Haryana results 2019 | Hooda gets a ‘free hand’

Former Chief Minister Hooda has been in touch with all the leaders and is waiting for events to unfold, Congress sources say.

October 24, 2019 10:45 pm | Updated October 25, 2019 01:36 am IST - New Delhi

Man of the moment: Bhupinder Singh Hooda celebrates after his victory in the election, in Rohtak.

Man of the moment: Bhupinder Singh Hooda celebrates after his victory in the election, in Rohtak.

Hours after Haryana threw up a hung verdict on Thursday, a section of the Congress was ready to replicate the “Karnataka model” by offering the Chief Minister’s post to Jannayak Janta Party (JJP) chief Dushyant Chautala whose party won 10 of the 90 Assembly seats.

But former Chief Minister Bhupinder Singh Hooda, who was a given a “free hand” at government formation efforts by interim party chief Sonia Gandhi, refused to speak about it publicly.

Earlier in the day, he had made an open appeal to all those who had campaigned against the BJP in the State to “come together and a form a stable coalition to respect the mandate”.

But with the BJP just five MLAs short of the majority mark of 46, Mr. Chautala has not responded to Mr. Hooda’s public appeal.

Congress sources, however, told The Hindu that Mr. Hooda “is in touch with all the leaders and is waiting for events to unfold”.

In fact, the Congress is looking at the positives from the first set of elections fought under Sonia Gandhi’s leadership after the 2019 Lok Sabha rout.

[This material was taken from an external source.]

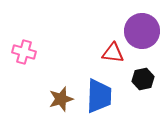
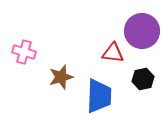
brown star: moved 22 px up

“The present results are a testimony to the maturity of voters in Maharashtra and Haryana that they sought to bring back some balance to the political discourse,” senior Congress leader Anand Sharma said at a press conference.

For the Congress, the results also seemed to have settled the recurrent Congress debate of “old guard versus new” as powerful State leaders in both Maharashtra and Haryana fared reasonably well.

Despite large-scale defections from the Congress-NCP alliance in Maharashtra in anticipation of a BJP landslide, the Opposition alliance managed to win over 100 seats. The Opposition campaign was largely driven by NCP chief Sharad Pawar, aided by State Congress leaders including Prithviraj Chavan, Ashok Chavan and Balasaheb Thorat.

Former Congress chief Rahul Gandhi, who had gone on a four day spiritual trip in the middle of campaigning, addressed only five or six rallies in Maharashtra.

In Haryana, Mr. Hooda, who was on the verge of quitting the Congress after being sidelined by Mr. Gandhi who had appointed Dalit leader Ashok Tanwar as Haryana Congress chief, not only made a dramatic comeback but brought the party back into the reckoning.

“Maybe we were a bit late in making organisational changes but despite that we made huge gains,” Mr. Sharma said, when asked if the Congress delayed giving party responsibility to Mr. Hooda.

“Quiet patriotism can defeat muscular nationalism,” former finance minister P. Chidambaram, who is lodged in Tihar jail, told reporters during a court appearance.